Fixed income investors looking for bonds with credit profiles comparable to Treasuries with the potential for added upside into year-end and beyond may want to examine mortgage-backed securities (MBS).
That task is made easier with ETFs such as the WisdomTree Mortgage Plus Bond Fund (MTGP ). This ETF hit a 52-week high on Monday, extending its year-to-date gain to nearly 4%. That’s slightly better than what investors have earned with some of the largest passive aggregate bond ETFs. The Federal Reserve may cut interest rates this month. So MTGP could be all the more alluring to bond investors.
Following a disappointing August jobs report, the central bank likely has no choice but to trim borrowing costs. That’s material to the mortgage market and ETFs such as MTGP. That’s because if the Fed displays an unwillingness to lower interest rates, investor demand for agency mortgages — plenty of which reside in MTGP’s portfolio — would be dampened.
MTGP Ready to Shine
Assuming the Fed delivers expected rate reductions, the already-solid case for MTGP would be fortified. That is to say the ETF offers investors other compelling attributes, including value.
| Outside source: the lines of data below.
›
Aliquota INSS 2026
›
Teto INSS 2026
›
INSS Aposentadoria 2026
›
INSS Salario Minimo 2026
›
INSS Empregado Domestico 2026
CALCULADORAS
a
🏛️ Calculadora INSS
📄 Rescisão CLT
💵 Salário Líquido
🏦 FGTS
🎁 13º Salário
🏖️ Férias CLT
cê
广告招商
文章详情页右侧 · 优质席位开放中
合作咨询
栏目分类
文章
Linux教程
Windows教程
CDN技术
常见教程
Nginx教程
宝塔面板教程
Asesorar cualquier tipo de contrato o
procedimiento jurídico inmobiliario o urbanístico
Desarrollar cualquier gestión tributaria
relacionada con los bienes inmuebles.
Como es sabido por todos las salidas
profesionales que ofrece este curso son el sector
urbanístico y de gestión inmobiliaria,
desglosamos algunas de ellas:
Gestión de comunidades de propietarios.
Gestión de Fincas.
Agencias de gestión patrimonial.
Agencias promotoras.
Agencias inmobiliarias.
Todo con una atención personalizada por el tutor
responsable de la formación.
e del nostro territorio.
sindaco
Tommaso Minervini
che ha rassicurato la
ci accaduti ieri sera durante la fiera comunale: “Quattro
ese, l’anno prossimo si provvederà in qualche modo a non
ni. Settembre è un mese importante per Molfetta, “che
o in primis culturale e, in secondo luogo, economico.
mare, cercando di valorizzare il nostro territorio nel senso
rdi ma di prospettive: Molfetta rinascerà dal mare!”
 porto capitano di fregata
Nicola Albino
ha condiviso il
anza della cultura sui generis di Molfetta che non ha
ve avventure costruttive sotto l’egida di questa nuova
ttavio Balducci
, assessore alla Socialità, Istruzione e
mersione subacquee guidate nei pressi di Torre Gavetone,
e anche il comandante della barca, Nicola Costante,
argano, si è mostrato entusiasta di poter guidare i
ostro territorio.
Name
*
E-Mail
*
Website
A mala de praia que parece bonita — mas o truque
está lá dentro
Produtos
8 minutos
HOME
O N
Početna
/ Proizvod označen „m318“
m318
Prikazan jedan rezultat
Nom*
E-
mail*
“And that relative value really does matter. Investors are looking for places to earn yield without taking on too much credit risk. Mortgages, particularly agency mortgages with government guarantee there, they offer that balance,” noted James Egan, co-head of securitized products research at Morgan Stanley.
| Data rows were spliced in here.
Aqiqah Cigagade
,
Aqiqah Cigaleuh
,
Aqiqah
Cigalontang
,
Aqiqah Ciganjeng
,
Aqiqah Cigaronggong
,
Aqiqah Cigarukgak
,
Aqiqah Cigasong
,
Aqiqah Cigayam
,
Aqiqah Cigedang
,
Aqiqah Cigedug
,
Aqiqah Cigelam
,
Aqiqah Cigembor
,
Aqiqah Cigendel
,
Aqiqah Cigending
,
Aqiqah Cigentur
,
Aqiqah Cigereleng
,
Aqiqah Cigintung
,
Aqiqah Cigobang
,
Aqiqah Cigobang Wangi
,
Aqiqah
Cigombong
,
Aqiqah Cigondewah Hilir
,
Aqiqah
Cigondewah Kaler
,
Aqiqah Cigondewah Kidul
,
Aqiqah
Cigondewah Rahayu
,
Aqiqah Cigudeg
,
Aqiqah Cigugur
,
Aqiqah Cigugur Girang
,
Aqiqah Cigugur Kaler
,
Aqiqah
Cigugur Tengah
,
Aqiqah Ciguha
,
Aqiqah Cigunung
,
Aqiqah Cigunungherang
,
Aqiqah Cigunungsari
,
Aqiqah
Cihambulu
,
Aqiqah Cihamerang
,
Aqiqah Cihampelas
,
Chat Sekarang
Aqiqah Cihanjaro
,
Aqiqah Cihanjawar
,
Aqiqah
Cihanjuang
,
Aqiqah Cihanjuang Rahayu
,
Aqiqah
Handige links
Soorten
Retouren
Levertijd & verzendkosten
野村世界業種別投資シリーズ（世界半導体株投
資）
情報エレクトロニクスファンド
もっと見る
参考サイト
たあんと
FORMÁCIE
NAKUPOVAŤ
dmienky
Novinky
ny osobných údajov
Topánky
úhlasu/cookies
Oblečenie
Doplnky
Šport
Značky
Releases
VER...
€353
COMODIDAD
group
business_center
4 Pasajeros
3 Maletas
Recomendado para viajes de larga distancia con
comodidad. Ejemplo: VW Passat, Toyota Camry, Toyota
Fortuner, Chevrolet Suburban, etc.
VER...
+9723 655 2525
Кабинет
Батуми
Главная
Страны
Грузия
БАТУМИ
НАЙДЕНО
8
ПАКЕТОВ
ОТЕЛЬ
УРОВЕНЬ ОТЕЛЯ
One way to look at the importance of rate cuts as they pertain to MBS and ETFs like MTGP is that such moves by the Fed provide something important and something coveted by investors: clarity.
“With more clarity on Fed policy, banks in particular may get more comfortable adding mortgages to their balance [sheets. Although,] the exact timing depends on regulatory developments,” added Egan.
Another reason Fed action could be additive to the MTGP thesis is the elimination of volatility. Said another way, market participants attempting to game Fed moves can contribute to rate volatility. But when the central bank makes its intentions clear, that turbulence is often quelled. Should that scenario play out this month, it could be to the benefit of MTGP.
Significant Volatility Drop
“If you’re buying mortgages, you’re inherently short rate [volatility. And] volatility has come down meaningfully since last year, even if it’s still above pre-COVID norms. Lower volatility supported for mortgage valuations, especially when paired with a Fed that’s cutting rates steadily,” observed Egan.